La temporada de verano 2026 muestra un panorama de gastos diferente para los argentinos que planean vacacionar. Con una economía más estabilizada a nivel local, Brasil dejó de ser la gran oportunidad de ahorro que representó en 2025, aunque continúa ofreciendo precios convenientes en varios de los consumos más habituales en la playa. En productos muy demandados por los turistas, la diferencia sigue siendo favorable frente a otros destinos de la región.
Un relevamiento comparativo revela que en los paradores brasileños el dinero rinde más en rubros como bebidas y comidas rápidas. Artículos básicos como el choclo, el café o la cerveza presentan valores sensiblemente menores que en la costa bonaerense y, sobre todo, que en Punta del Este.
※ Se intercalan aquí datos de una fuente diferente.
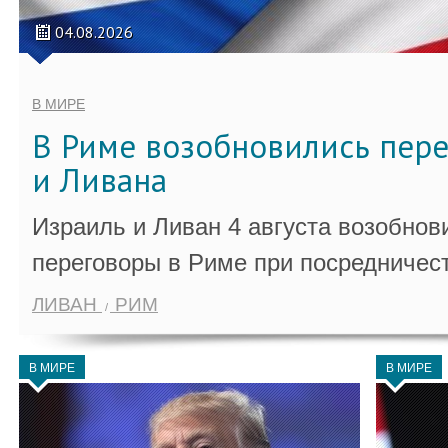
04.08.2026
В МИРЕ
В Риме возобновились пер
и Ливана
Израиль и Ливан 4 августа возобно
переговоры в Риме при посредничес
ЛИВАН
РИМ
В МИРЕ
В МИРЕ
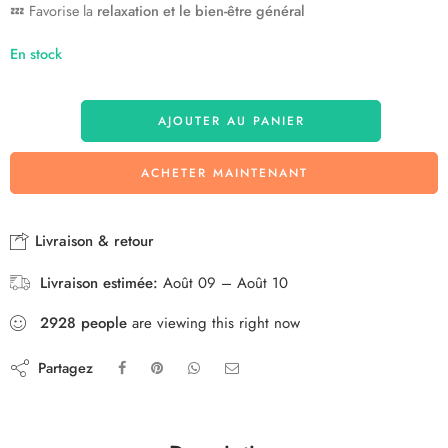
💤 Favorise la
relaxation et le bien-être général
En stock
AJOUTER AU PANIER
ACHETER MAINTENANT
Livraison & retour
Livraison estimée:
Août 09 – Août 10
2928
people
are viewing this right now
Partagez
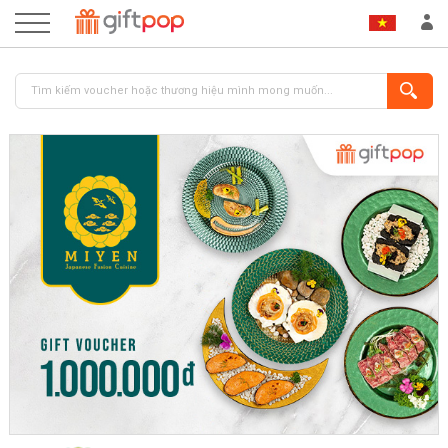
ĐĂNG NHẬP
ĐĂNG KÝ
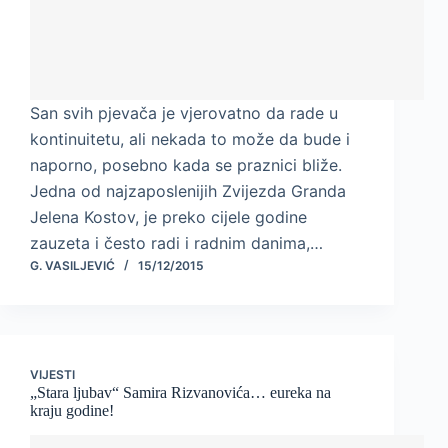
San svih pjevača je vjerovatno da rade u
kontinuitetu, ali nekada to može da bude i
naporno, posebno kada se praznici bliže.
Jedna od najzaposlenijih Zvijezda Granda
Jelena Kostov, je preko cijele godine
zauzeta i često radi i radnim danima,…
G. VASILJEVIĆ
15/12/2015
VIJESTI
„Stara ljubav“ Samira Rizvanovića… eureka na
kraju godine!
También en la gastronomía se observan ventajas: platos clásicos de playa, como hamburguesas o rabas, resultan más económicos en Brasil que en Mar del Plata, donde los precios son más elevados.
Sin embargo, no todos los consumos inclinan la balanza hacia el exterior. Algunos productos tradicionales siguen siendo más accesibles en la Costa Atlántica argentina, como los churros o el agua caliente para el mate, cuyo costo en Brasil es considerablemente mayor. A esto se suma que los destinos locales muestran una relativa estabilidad de precios: los aumentos en gastronomía rondan el 25% interanual y, aunque los servicios de sombra registraron subas más fuertes, la demanda continúa firme durante la temporada.